Edexcel iGCSE Biology-4.39 Antibiotic Resistance- Study Notes- New Syllabus
Edexcel iGCSE Biology-4.39 Antibiotic Resistance- Study Notes- New syllabus
Edexcel iGCSE Biology-4.39 Antibiotic Resistance- Study Notes -Edexcel iGCSE Biology – per latest Syllabus.
Key Concepts:
4.39 understand how resistance to antibiotics can increase in bacterial populations, and appreciate how such an increase can lead to infections being difficult to control
Antibiotic Resistance in Bacteria
🔹 Introduction
Antibiotics = drugs that kill bacteria or stop their growth.
Some bacteria survive due to resistance genes and multiply.
Over time, resistant bacteria dominate → infections become harder to treat.
📌 Key Points
- Variation exists: Random mutations in bacterial DNA → some bacteria resistant.
- Selection pressure: Antibiotics kill susceptible bacteria → resistant survive.

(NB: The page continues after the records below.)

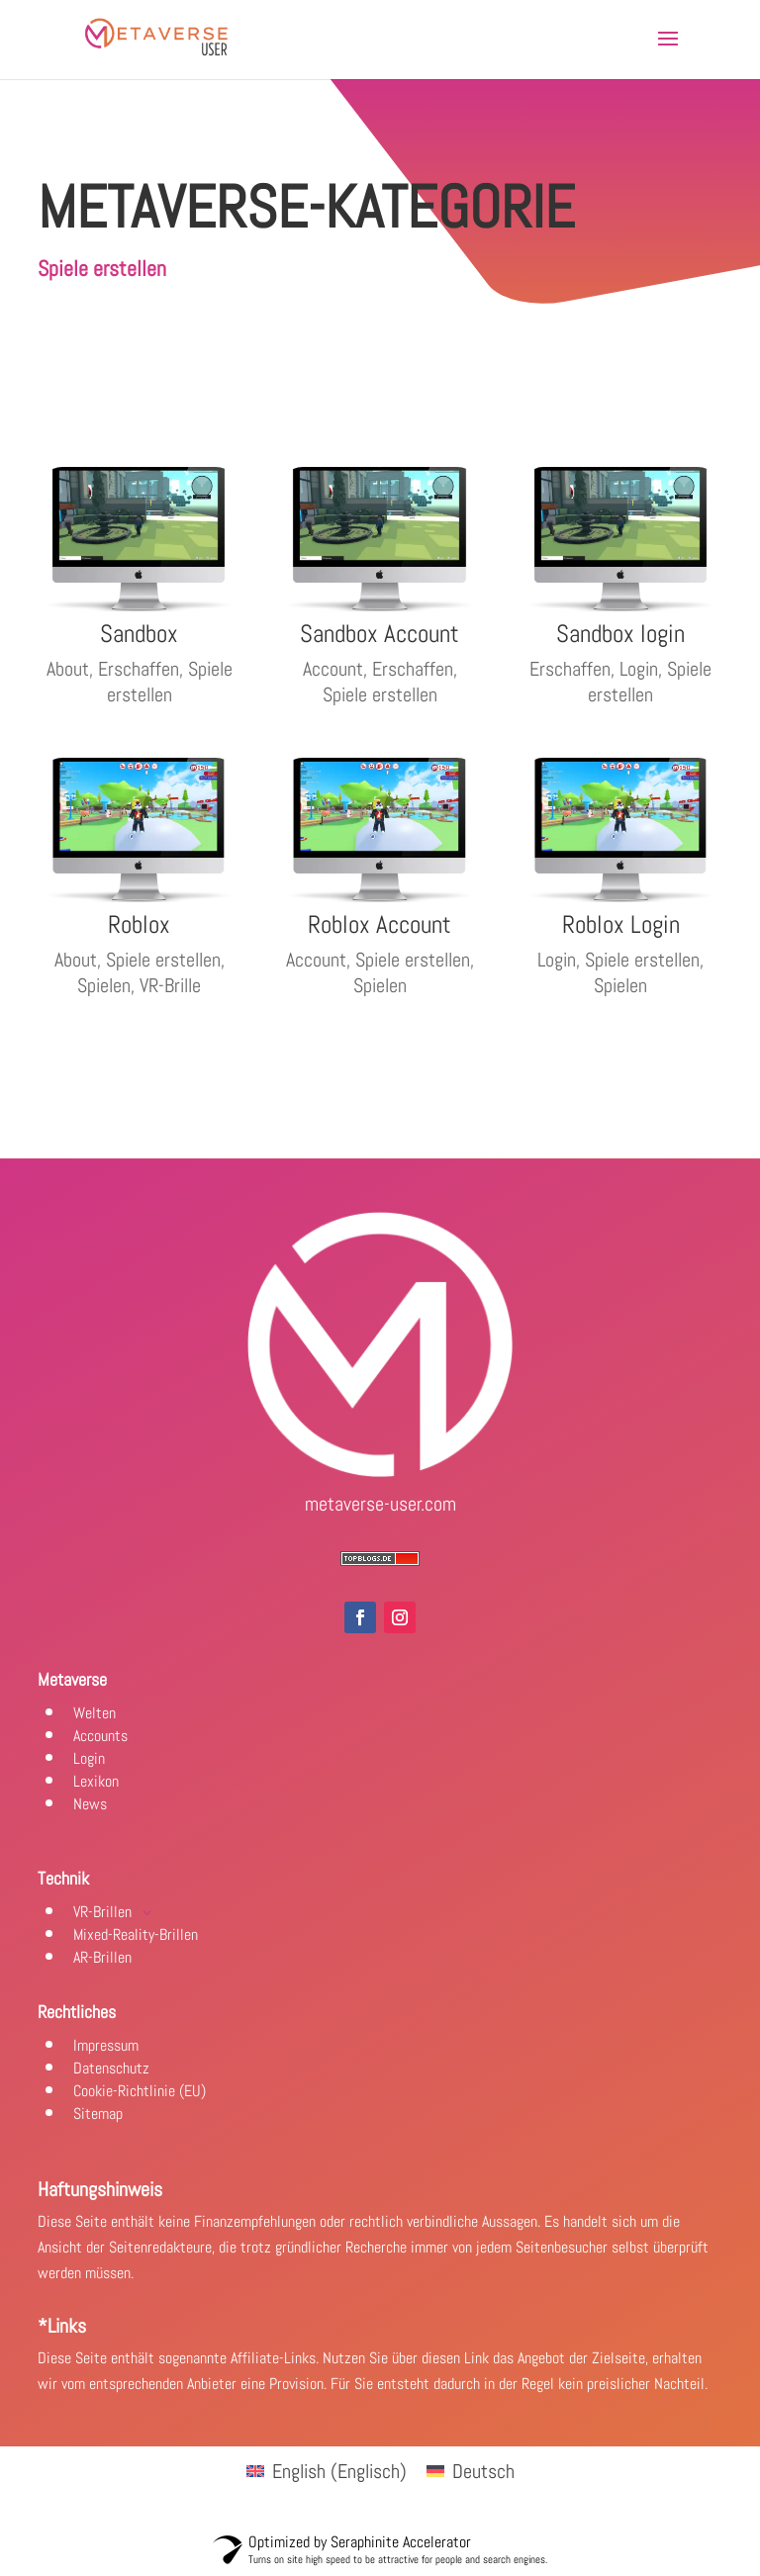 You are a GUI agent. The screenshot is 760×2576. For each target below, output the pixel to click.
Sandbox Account (379, 633)
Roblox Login (621, 924)
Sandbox (139, 633)
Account (333, 669)
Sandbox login (620, 633)
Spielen (104, 985)
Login (638, 669)
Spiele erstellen (170, 681)
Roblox (139, 924)
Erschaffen (138, 669)
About (68, 669)
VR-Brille (170, 985)
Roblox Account (379, 924)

- Rapid reproduction: Resistant bacteria divide quickly → dominate population.
- Consequences: Infections harder to control, standard antibiotics may fail → superbugs.
- Prevention/Control: Avoid overuse, complete prescribed courses, maintain hygiene.
🧬 Example:
MRSA (Methicillin-resistant Staphylococcus aureus) → resistant to common antibiotics, difficult to treat in hospitals.
📊 Summary Table
Step | Explanation | Example |
---|---|---|
Variation | Some bacteria resistant due to mutation | Small fraction resistant |
Selection | Antibiotics kill susceptible bacteria | Resistant survive |
Reproduction | Resistant bacteria multiply quickly | Population dominated by resistant |
Effect | Infections harder to treat | MRSA infection |
📝 Quick Recap
Random mutation → some bacteria resistant.
Antibiotic use → kills susceptible, resistant survive.
Rapid reproduction → resistant strains dominate.
Result → infections harder to control, superbugs can appear.
Prevention → responsible antibiotic use + hygiene.